İklim değişikliği nedeniyle yaşanan kuraklık, ülkeler arası su krizleri ve gıda da mücadeleleri  gündeme getirirken, Birleşmiş Milletler Çevre Programı tarafından yapılan bir araştırmada Türkiye’nin 7,7 milyon tondan fazla gıdayı israf ettiğini ortaya çıkardı. Türkiye’de Daha ürüne dönüştürülmeden bir kısım orada israf oluyor.
 İsraf ve gıda kayıplarını birbirine karıştırılmaması gerekiyor. İsraf ürünlerin üretiminde meydana gelen kayıplarla birlikte kişilerin alışkanlıkları sonucu evlerde, mutfaklarda yapılan hatalı uygulamalar ve ürünlerin tam olarak işlenmemesinden kaynaklanan kayıplar olarak biliniyor. Ancak, fabrikalarda, kamu kurum ve kuruluşlarındaki yemekhanelerde, lokantalarda, pastanelerde artıkların çöpe atılması israf değil mi ?

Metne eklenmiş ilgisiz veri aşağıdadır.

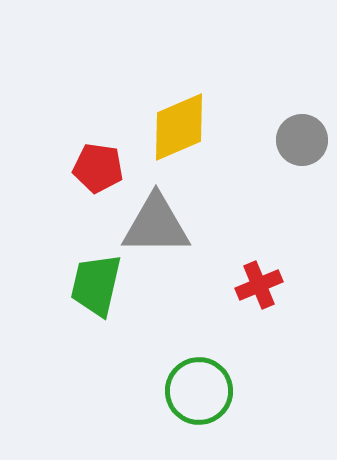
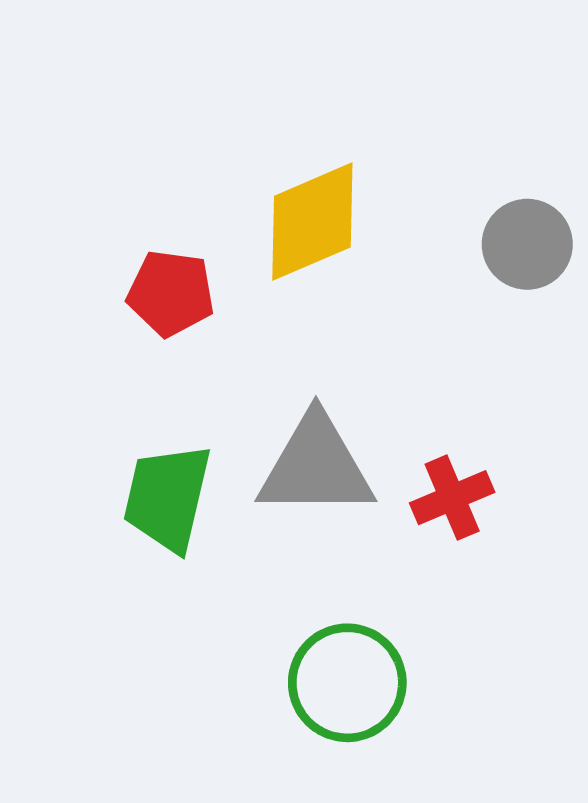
gray triangle: (156, 225) -> (316, 466), moved

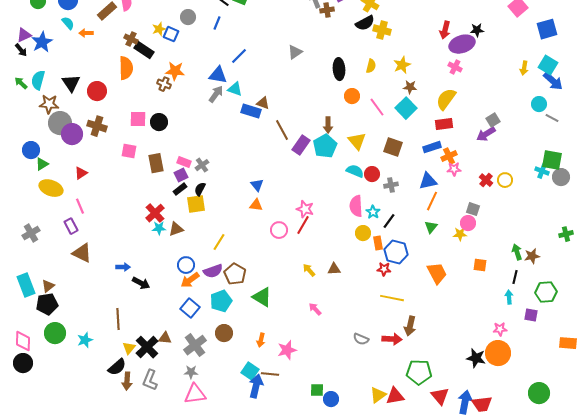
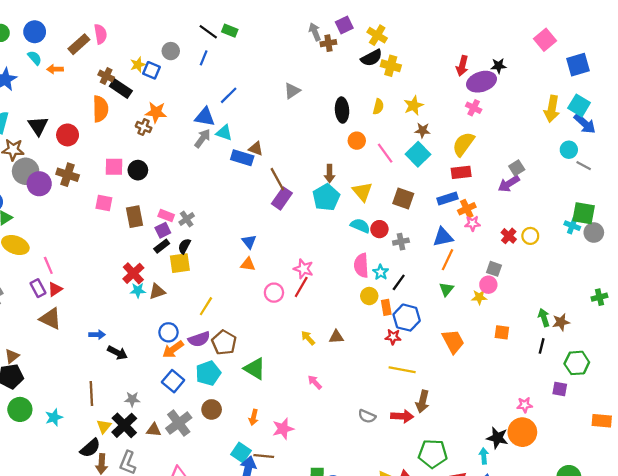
yellow arrow: (524, 68) -> (552, 109), size x1.6
purple rectangle: (301, 145) -> (282, 198), moved
red triangle: (81, 173) -> (55, 289), moved
cyan arrow: (509, 297) -> (484, 456), moved
brown triangle: (165, 338) -> (154, 430), moved
gray star: (191, 372) -> (132, 399), moved

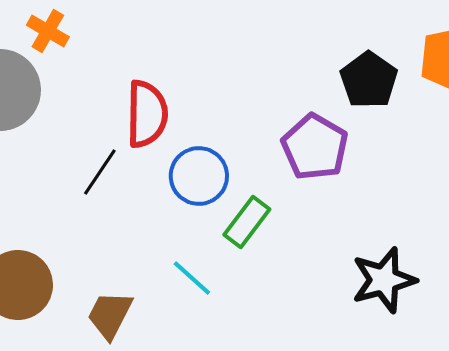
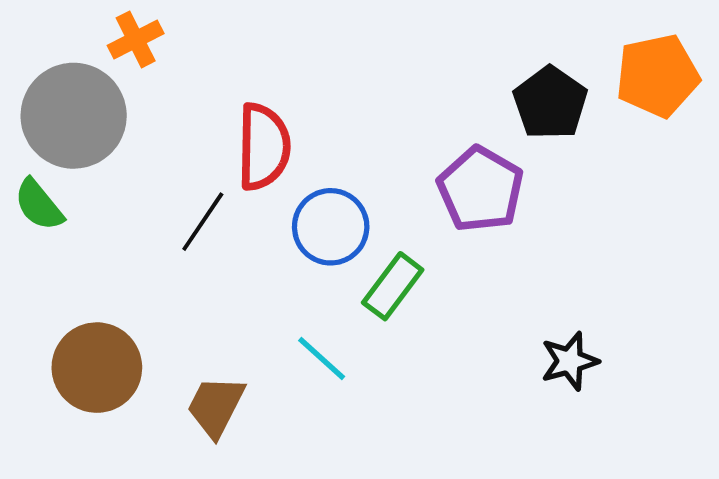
orange cross: (48, 31) -> (136, 39), turned 33
black star: (384, 280) -> (570, 361), size x0.7

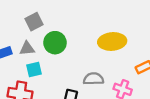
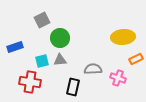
yellow ellipse: (112, 42) -> (123, 37), moved
gray triangle: (27, 48) -> (60, 60), moved

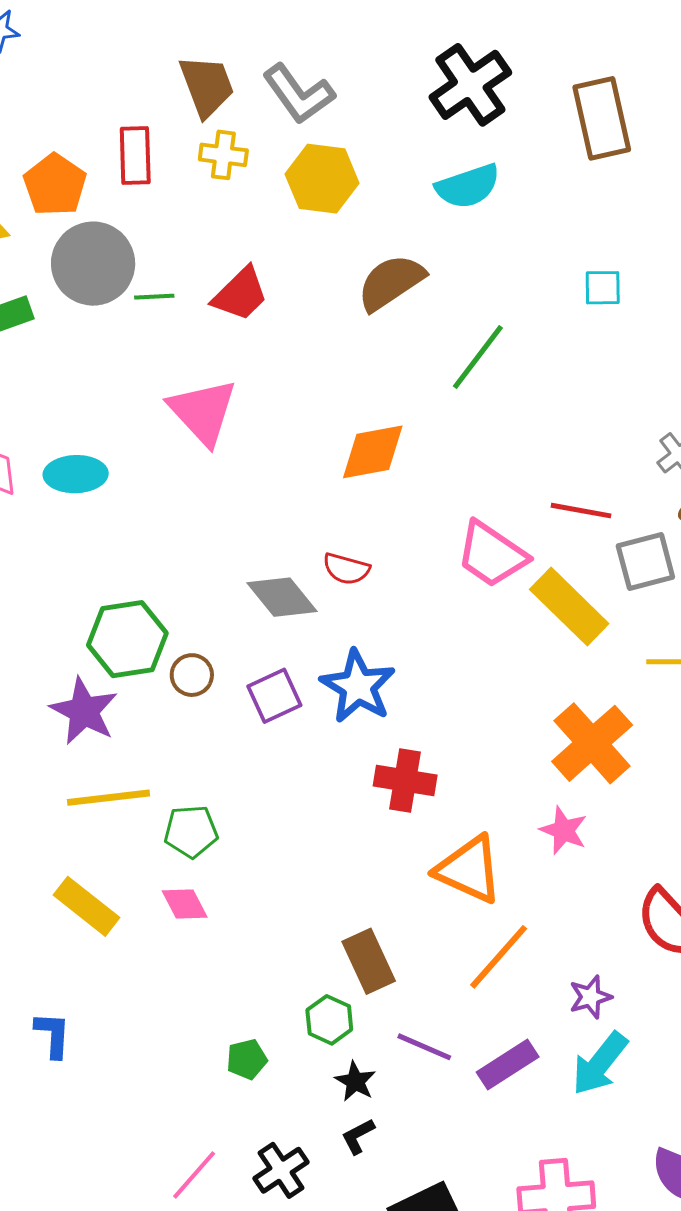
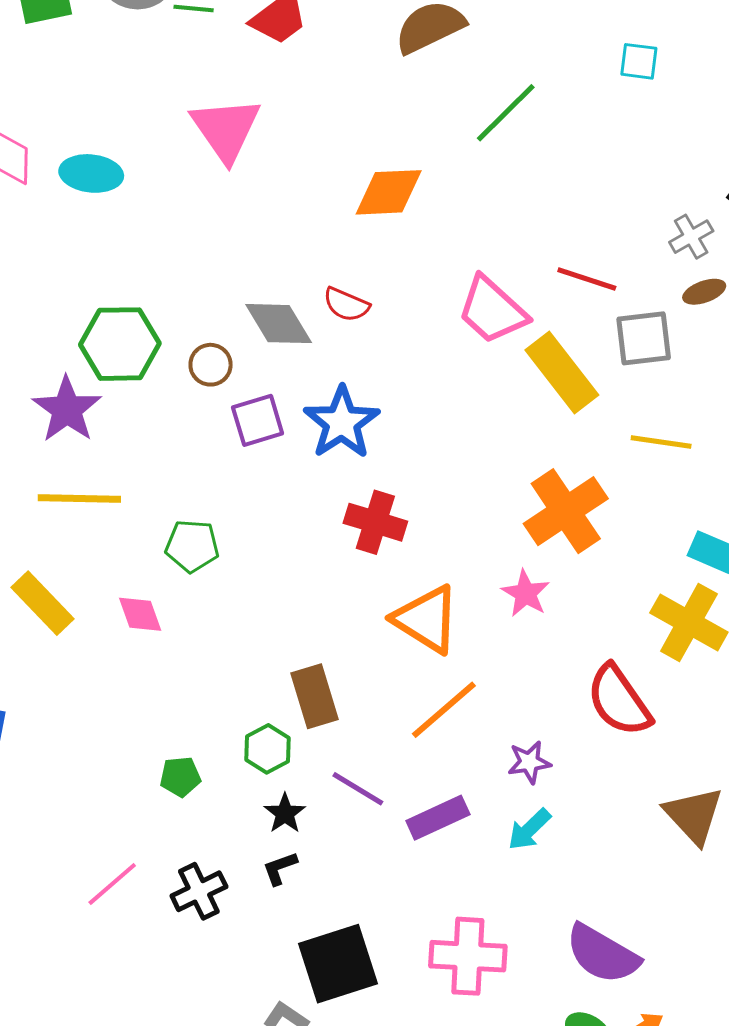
brown circle: (192, 675) -> (211, 365), moved
green pentagon: (191, 831) -> (192, 546), moved
cyan arrow: (600, 1064) -> (529, 829), size x0.7

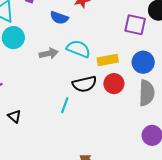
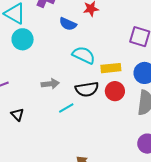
gray arrow: (49, 53) -> (50, 84), moved
cyan line: (65, 105) -> (66, 108), turned 35

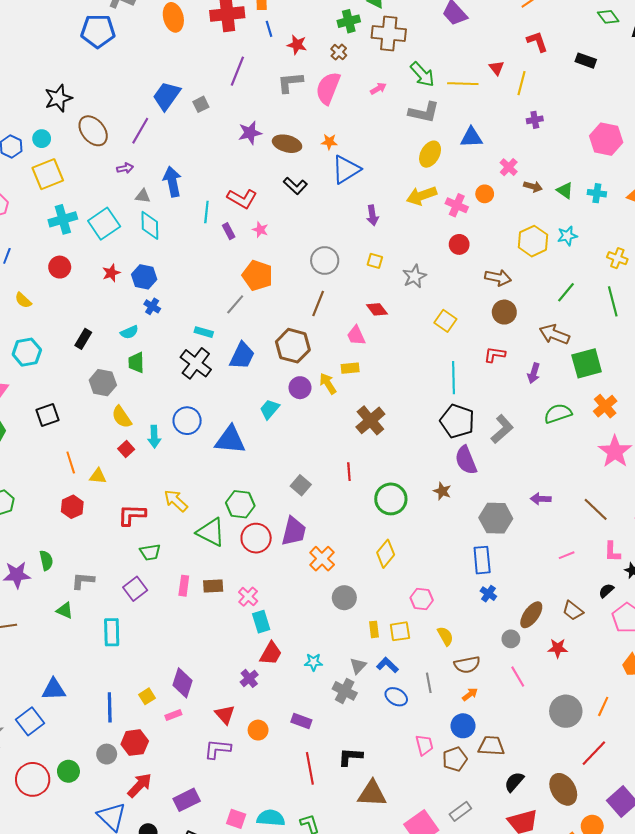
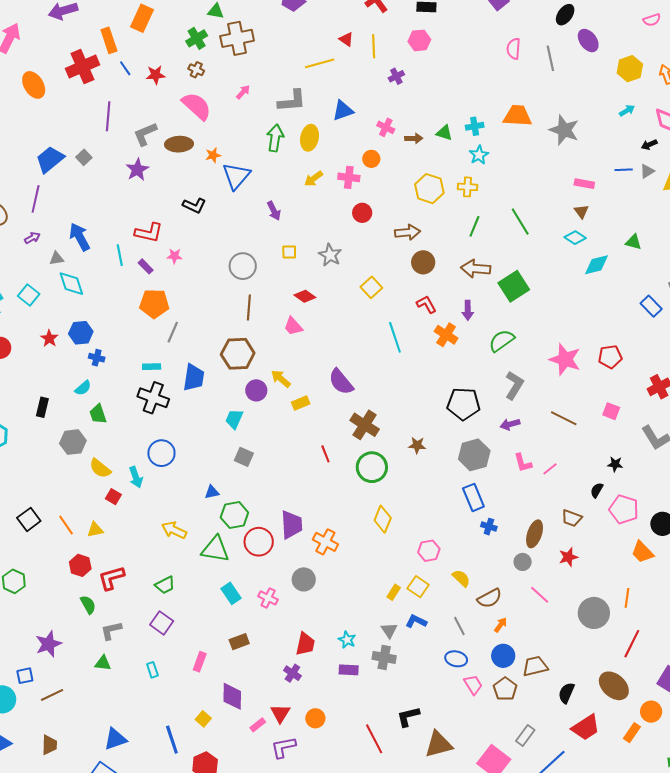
green arrow: (422, 74) -> (275, 138), moved, turned -112
gray L-shape: (290, 82) -> (145, 134), moved
pink semicircle: (328, 88) -> (197, 106), turned 128
blue trapezoid: (167, 96) -> (50, 159), turned 32
pink hexagon: (606, 139) -> (419, 40), moved, size x0.7
brown ellipse: (287, 144) -> (179, 144), moved
yellow arrow: (422, 196) -> (314, 179), size x0.7
cyan square: (104, 224) -> (29, 295), size x0.7
cyan star: (567, 236) -> (479, 155), moved
yellow cross: (617, 258) -> (468, 187), moved
orange pentagon: (257, 275) -> (154, 304), moved
yellow square: (445, 321) -> (371, 287), turned 30
red L-shape: (495, 355) -> (426, 304), turned 70
yellow rectangle: (350, 368) -> (301, 403), moved
orange cross: (605, 406) -> (446, 335), moved
black square: (48, 415) -> (29, 519), moved
brown cross: (370, 420) -> (365, 425), moved
black pentagon: (457, 421) -> (464, 404), moved
gray L-shape: (502, 429) -> (514, 385), moved
blue triangle: (230, 440) -> (212, 492), moved, size x0.5
purple semicircle: (466, 460) -> (341, 382), moved
gray square: (301, 485) -> (244, 457), moved
red L-shape: (132, 515) -> (111, 578), moved
pink L-shape: (612, 552) -> (523, 463), moved
green semicircle: (46, 560) -> (88, 605), moved
pink rectangle: (184, 586) -> (200, 662), moved, turned 30
brown rectangle: (213, 586) -> (239, 642), moved
gray circle: (344, 598) -> (304, 579), moved
cyan rectangle: (261, 622) -> (231, 593), moved
yellow rectangle: (374, 629) -> (394, 592), turned 56
yellow square: (400, 631) -> (418, 587), turned -30
cyan rectangle: (112, 632) -> (152, 670), size x0.6
cyan star: (314, 662) -> (347, 640), turned -30
blue ellipse: (396, 697) -> (456, 659), moved
pink rectangle: (173, 715) -> (258, 725), moved
red triangle: (225, 715) -> (280, 713), turned 30
purple rectangle: (301, 721) -> (349, 670), moved

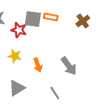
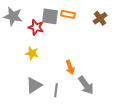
orange arrow: (38, 65) -> (70, 67), moved
gray arrow: (69, 66) -> (86, 85), moved
gray line: (55, 93) -> (56, 90), moved, turned 40

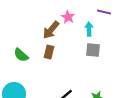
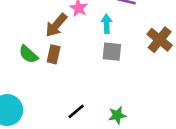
green semicircle: (21, 55) -> (28, 54), moved

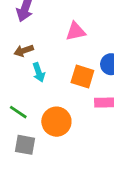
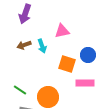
cyan arrow: (39, 72) -> (42, 46), moved

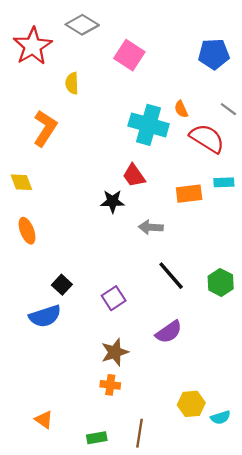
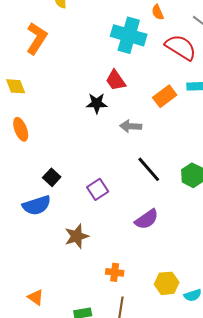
orange semicircle: (181, 109) -> (158, 12), moved
orange rectangle: (189, 194) -> (165, 96), turned -30
brown star: (115, 352) -> (77, 236), moved
orange cross: (110, 385) -> (115, 272), moved

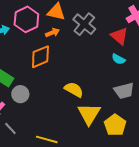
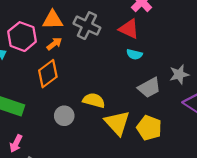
gray circle: (20, 94) -> (64, 116), moved

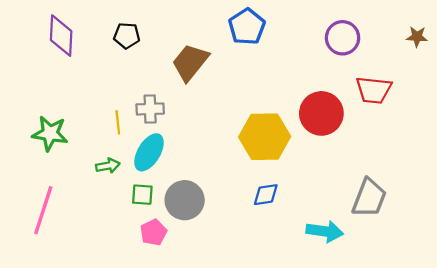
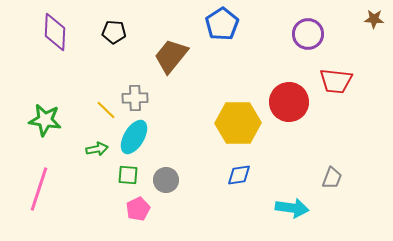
brown star: (417, 37) -> (374, 19), moved
yellow line: (118, 122) -> (106, 110), turned -40
gray trapezoid: (369, 198) -> (332, 178), size x0.6
gray circle: (185, 200) -> (166, 180), size x0.7

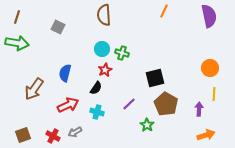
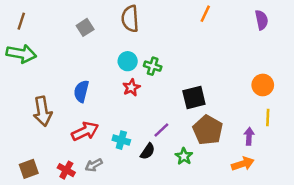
purple semicircle: (209, 16) -> (261, 20), size x0.7
gray square: (58, 27) -> (85, 27), moved, turned 32
black semicircle: (96, 88) -> (148, 151), moved
brown arrow: (34, 89) -> (43, 111), turned -45
orange arrow: (206, 135) -> (243, 164), moved

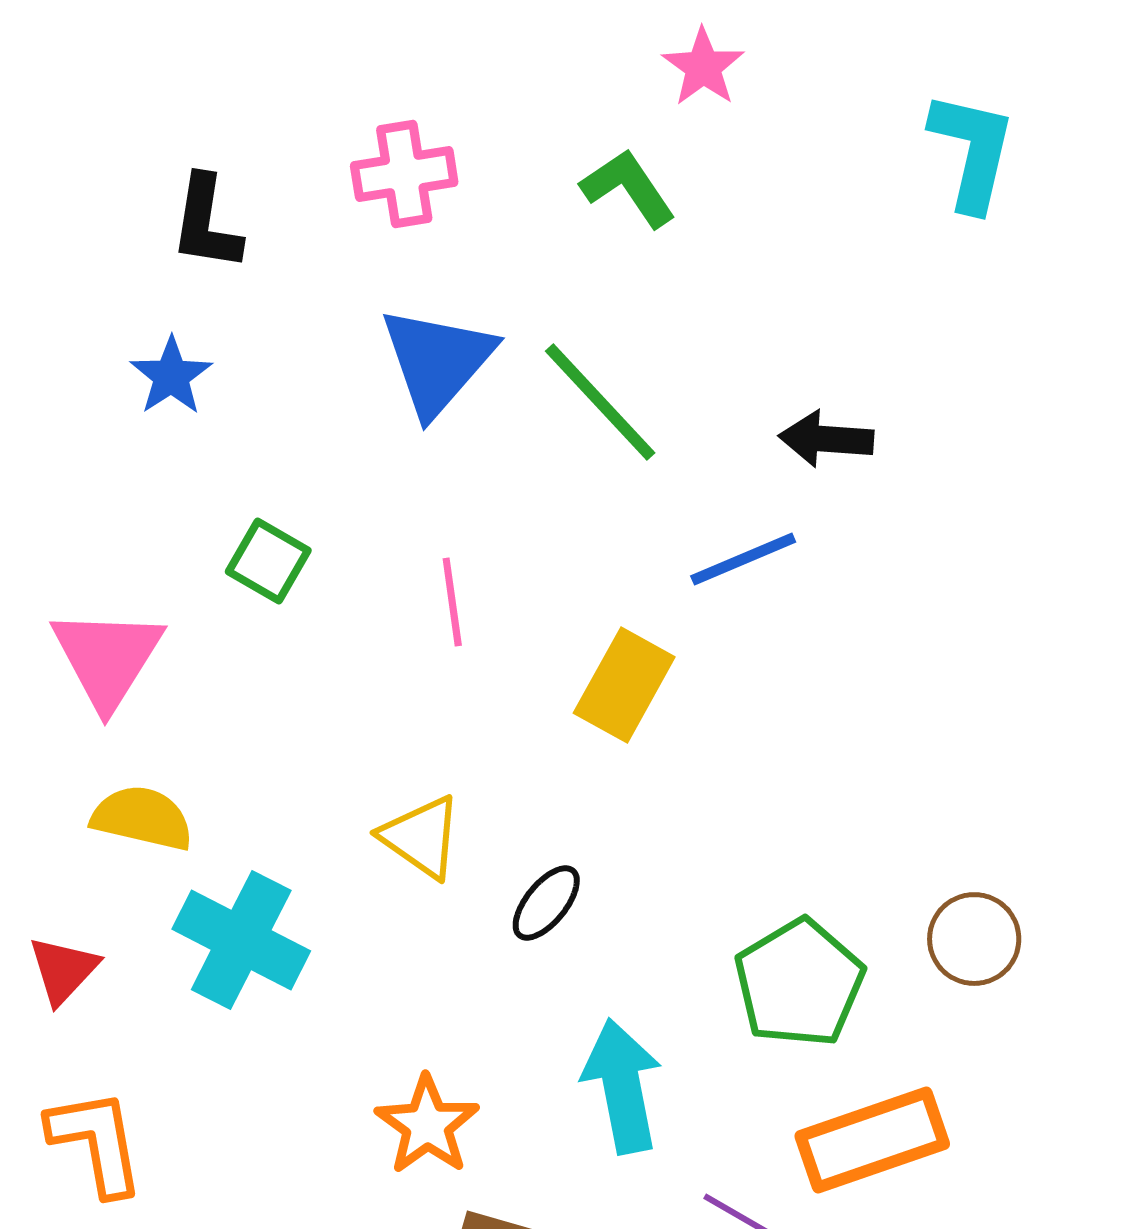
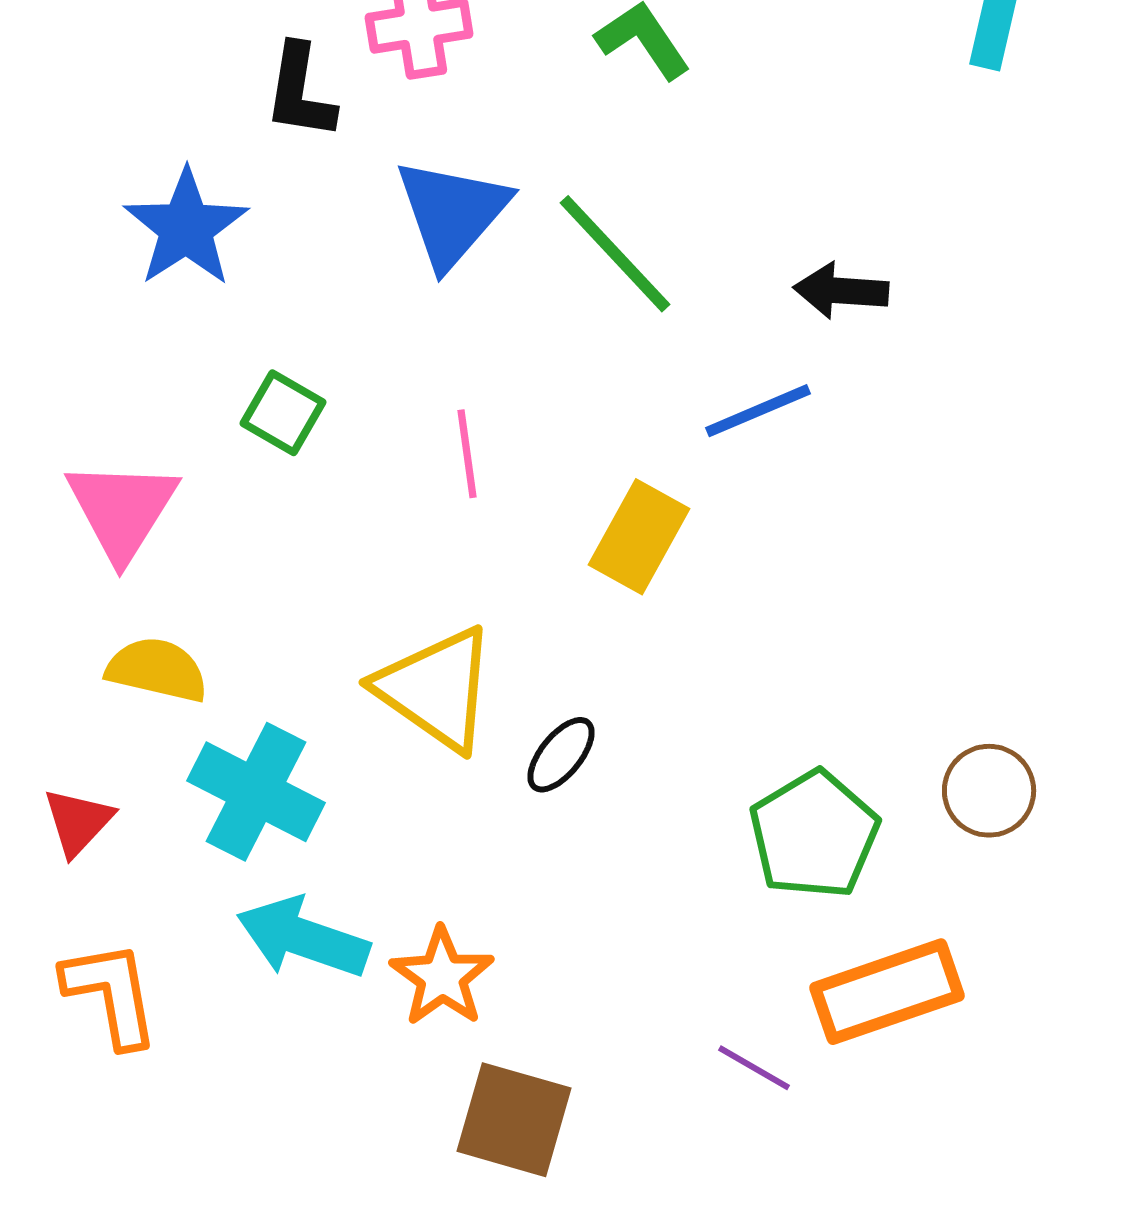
black L-shape: (206, 223) -> (300, 92), moved
blue star: (171, 376) -> (186, 228), size x1.5
yellow triangle: (421, 837) -> (436, 689), size x1.5
cyan arrow: (622, 1086) -> (303, 938), moved, turned -60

Stok yapıp fazla para kazanma hırsında olan tüccarlar ürünlerin bozulmasına yakın zamanda piyasa sürüyorlar. Şanlıurfa’ya sebze ve meyvelerin çoğunluğu Adana, mersin ve Antalya’dan geliyor.ürünlerin bir çoğu tazeliğini yitiriyor.Semt pazarlarına, Hal pazarlarına bakıldığında birçok ürün daha pazara çıkmadan doğru muhafaza yapılmaması sonucu zaten kayıplara uğruyor. Çürüyor ve tüketicinin bu ürünlere yönelmesini engelliyor. Üretici ve son satıcılar zarar etse de milli servet yok oluyor.
Gıda ile ilgili düzenlemeler yapılıyor. Yeni düzenlemelerde Bu durumu önlemek için tek bir kontrol noktasından planlama yapılması gerektiği ortaya çıkıyor. Bu yapılmadığı takdirde  israf ve kayıplar artmaya devam edecektir.